The reply should consist of the line containing "alustaan tai irtoasentaa, ja" and all lines after it in the listing below, reproduced exactly and nothing more.

--------

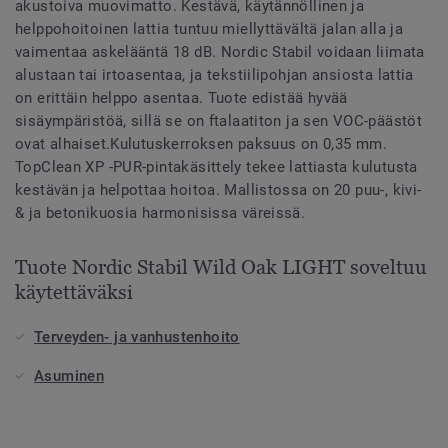
akustoiva muovimatto. Kestävä, käytännöllinen ja
helppohoitoinen lattia tuntuu miellyttävältä jalan alla ja
vaimentaa askelääntä 18 dB. Nordic Stabil voidaan liimata
alustaan tai irtoasentaa, ja tekstiilipohjan ansiosta lattia
on erittäin helppo asentaa. Tuote edistää hyvää
sisäympäristöä, sillä se on ftalaatiton ja sen VOC-päästöt
ovat alhaiset.Kulutuskerroksen paksuus on 0,35 mm.
TopClean XP -PUR-pintakäsittely tekee lattiasta kulutusta
kestävän ja helpottaa hoitoa. Mallistossa on 20 puu-, kivi-
& ja betonikuosia harmonisissa väreissä.
Tuote Nordic Stabil Wild Oak LIGHT soveltuu
käytettäväksi
Terveyden- ja vanhustenhoito
Asuminen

--------

▸ **RESPONSE BOX**:
alustaan tai irtoasentaa, ja tekstiilipohjan ansiosta lattia
on erittäin helppo asentaa. Tuote edistää hyvää
sisäympäristöä, sillä se on ftalaatiton ja sen VOC-päästöt
ovat alhaiset.Kulutuskerroksen paksuus on 0,35 mm.
TopClean XP -PUR-pintakäsittely tekee lattiasta kulutusta
kestävän ja helpottaa hoitoa. Mallistossa on 20 puu-, kivi-
& ja betonikuosia harmonisissa väreissä.
Tuote Nordic Stabil Wild Oak LIGHT soveltuu
käytettäväksi
Terveyden- ja vanhustenhoito
Asuminen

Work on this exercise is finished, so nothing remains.